Helpful Tips for How to Market Your Music Independently

Posted by Admin

Hey there, welcome to the site. We’re talking about how to market your music independently, which can be a real challenge. 

We’re going to lay out several key tips that should help you attract more attention to your music, even if you’re starting out with zero fans, and hey, that’s how we all get started. 

Success doesn’t come overnight, well, except for when it does. But most of the time, you’ll really have to work to make a name for yourself in the music industry. 

So let’s get going, and if you want to read more about becoming a pro musician, we’ve got all kinds of great stuff here on the site. 

Create a social media presence 

Social media marketing is a massive topic, and there are entire companies that specialize in social media marketing at this point, but you don’t need any funding or expertise to get started with it. 

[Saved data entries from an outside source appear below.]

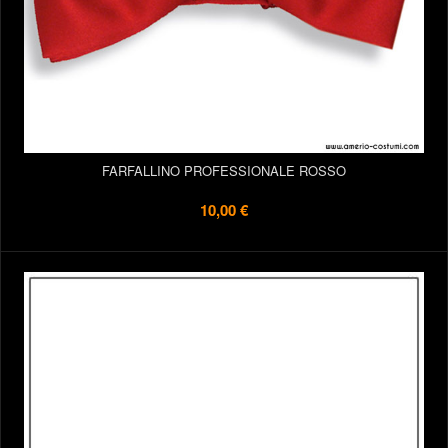
FARFALLINO PROFESSIONALE ROSSO
10,00 €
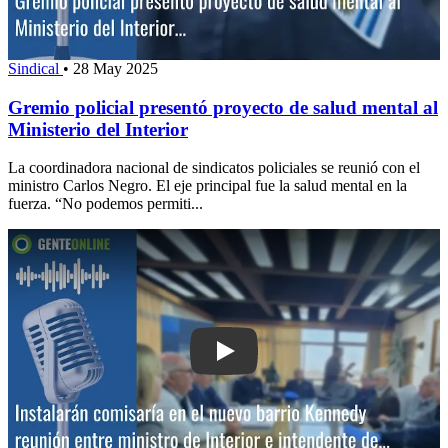
Sindical
•
28 May 2025
Gremio policial presentó proyecto de salud mental al
Ministerio del Interior
La coordinadora nacional de sindicatos policiales se reunió con el
ministro Carlos Negro. El eje principal fue la salud mental en la
fuerza. “No podemos permiti...
Play: Instalarán comisaría en el nuevo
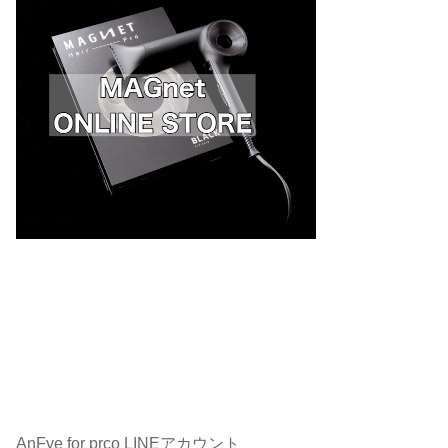
AnFye for prco LINEアカウント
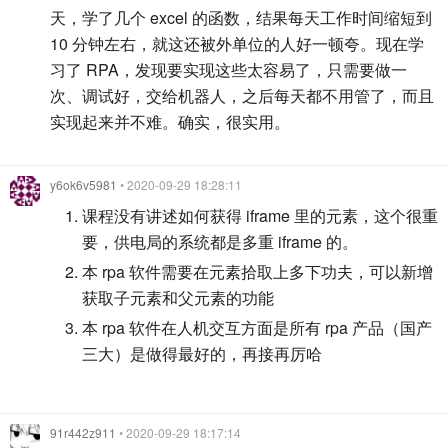
天，学了几个 excel 的函数，结果每天工作时间缩短到
10 分钟左右，就这还被外单位的人好一顿夸。现在学
习了 RPA，发现要实现这些太容易了，只需要做一
次、调试好，交给机器人，之后每天都不用管了，而且
实现起来并不难。确实，很实用。
y6ok6v5981
• 2020-09-29 18:28:11
课程没有讲述如何获得 iframe 里的元素，这个很重
要，供电局的系统都是多重 iframe 的。
本 rpa 软件需要在元素拾取上多下功夫，可以新增
获取子元素和父元素的功能
本 rpa 软件在人机交互方面是所有 rpa 产品（国产
三大）是做得最好的，再接再厉哈
91r442z911
• 2020-09-29 18:17:14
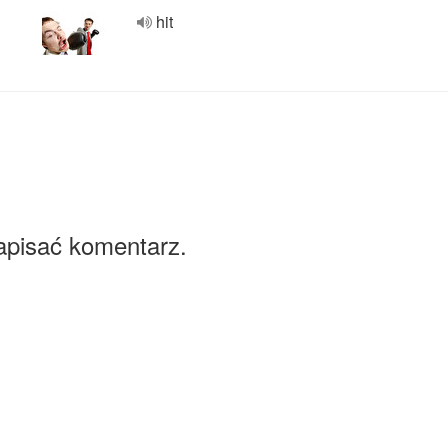
hit
apisać komentarz.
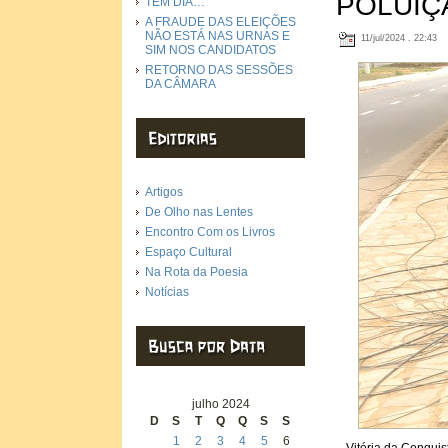
POLUIÇ
TEM DIA…
A FRAUDE DAS ELEIÇÕES
NÃO ESTÁ NAS URNAS E
11/jul/2024 . 22:43
SIM NOS CANDIDATOS
RETORNO DAS SESSÕES
DA CÂMARA
Artigos
De Olho nas Lentes
Encontro Com os Livros
Espaço Cultural
Na Rota da Poesia
Notícias
julho 2024
D
S
T
Q
Q
S
S
1
2
3
4
5
6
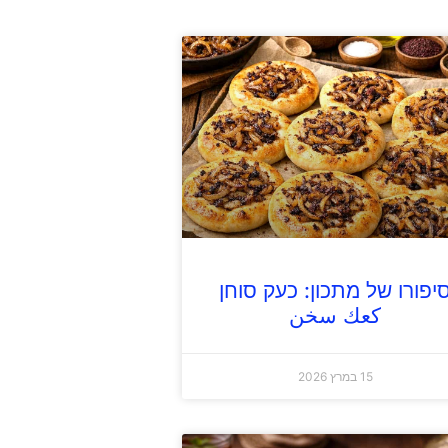
יפורו של מתכון: כעק סוחן
كعك سخن
15 במרץ 2026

The very first step is to create some social media profiles, which is completely free. In fact, Instagram even lets users create business accounts for no charge, which gives extra metrics and some additional features that you’ll probably find helpful down the road. 

Right away, we need to talk about branding. You’ve probably heard the word a million times by now. Executing successful branding on social media could give you a huge boost. 

With music especially, new fans want to know exactly what they’re getting into. It would be great if everyone carefully listened to your entire catalog, but that’s just not what happens most of the time. 

Ask yourself this question: when you’re looking at a new artist on Spotify or YouTube or Apple Music, how do you know whether or not you like what they’re doing? How do you know whether you want to learn more about them? 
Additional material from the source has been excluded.